Understanding Google Content Penalties

This is the transcript from our new video so it may not read as well as a normal blog post would.

Hi. Today we’re going to look at defining content penalties. There’s a lot of confusion when it comes to content in terms of what counts as an issue and what is acceptable. Firstly, we want to have a look at duplicate, and then we want to look at thin content and then we want to look at template and automated content. These three are the three main areas that can really harm your site when it comes to search rankings.

So what we’re going to start with is duplicate content. Duplicate is where you can find multiple versions, multiple URLs featuring the same content. This is a problem because Google wants its search results to be unique as possible. So what it would do is look for the page that it thinks is the most relevant and the strongest in terms of authority, and what it has claimed in the past that it would do is obviously only show one version of that particular piece of content. And what that can mean is that some of your pages won’t show up on the Web if they’re very similar or almost exactly duplicated of another page that already exists. The reason it’s a low penalty risk is because Google has actually said in the past that you wouldn’t get penalised for it, you would just maybe not have the search visibility that you would expect.

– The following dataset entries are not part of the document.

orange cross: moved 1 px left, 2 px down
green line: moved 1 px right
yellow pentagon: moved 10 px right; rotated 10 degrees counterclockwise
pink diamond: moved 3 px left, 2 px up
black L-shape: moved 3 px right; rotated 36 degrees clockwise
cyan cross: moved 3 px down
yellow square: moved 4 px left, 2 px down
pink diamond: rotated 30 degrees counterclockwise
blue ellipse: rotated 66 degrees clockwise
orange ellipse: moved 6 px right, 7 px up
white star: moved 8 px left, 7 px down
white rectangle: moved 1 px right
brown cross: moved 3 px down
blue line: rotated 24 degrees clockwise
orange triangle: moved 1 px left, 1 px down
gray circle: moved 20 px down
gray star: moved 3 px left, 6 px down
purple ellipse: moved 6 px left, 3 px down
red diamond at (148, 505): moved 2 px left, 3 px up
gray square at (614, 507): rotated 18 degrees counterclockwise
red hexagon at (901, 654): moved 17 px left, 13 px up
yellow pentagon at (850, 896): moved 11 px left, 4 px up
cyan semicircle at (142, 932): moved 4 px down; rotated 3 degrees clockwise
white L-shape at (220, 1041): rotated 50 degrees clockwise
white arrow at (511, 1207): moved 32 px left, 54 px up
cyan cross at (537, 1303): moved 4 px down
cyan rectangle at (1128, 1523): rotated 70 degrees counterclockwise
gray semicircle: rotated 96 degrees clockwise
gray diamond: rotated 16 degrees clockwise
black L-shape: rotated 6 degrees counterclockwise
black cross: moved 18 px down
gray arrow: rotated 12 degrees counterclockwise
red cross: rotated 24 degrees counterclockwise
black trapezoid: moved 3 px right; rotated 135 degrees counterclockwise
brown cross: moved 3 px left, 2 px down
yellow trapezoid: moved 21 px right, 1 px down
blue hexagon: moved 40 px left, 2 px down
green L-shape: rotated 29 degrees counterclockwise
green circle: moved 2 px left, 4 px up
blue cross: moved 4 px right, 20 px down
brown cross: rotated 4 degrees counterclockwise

Then moving on to, sort of, thin content. Thin content is having a website with a reasonable large portion featuring very few pages of unique, detailed content. Generally speaking, we look at about under 200 words for this. The reason this is such an issue is because of past tactics. There has been a lot of websites in the, sort of, early 2000s featured pages that were purely designed to rank in Google, especially on strong websites. So there was hundreds of pages featuring very little content and serving very little purpose, and that disrupted Google search results as well as other search engines.

Google has introduced a penalty for this. It could be both site-wide and partial, which means site-wide it can have a huge impact on the whole website and actually can stop you ranking for your branded terms. Partial is just a section of the website that it decides or maybe even just a page, depending on what the penalty issue is. But essentially, thin content can be quite a risk. [Most state] it as medium risk there mainly because of the penalty you can receive. And generally, thin content pages don’t rank well on Google anymore anyway.

And then that takes us on to the third, template and automated content. Template and automated content is what I’d class as the highest risk. This includes doorway pages as well, and what these pages are, the content is very similar on them and the only thing that changes, perhaps, is a key head, title, h1 header or meta description, and the rest of it generally stays the same. So for instance, if a company doesn’t have multiple locations, but it features multiple pages, for instance, including a London version or a Manchester version, and the page basically says something similar to SEO Agency London, SEO Agency Manchester, without changing the main content on the site. This is where it can really have a big, big sort of impact on your search rankings, and Google is looking out for these pages nowadays and introduced the specific algorithm penalty for doorway pages. It’s always sort of had a manual penalty for template and automated pages for the last 5 or 10 years. This can have a real impact on your search rankings and can really damage the reputation of your site with search engines.

So, essentially, there are the three key content issues to look out for. And if you can avoid those, your site will generally be in quite a good position, and then you clearly just need to focus on improving the content you already have and look into developed pages that perhaps aren’t performing as well as they should do in search.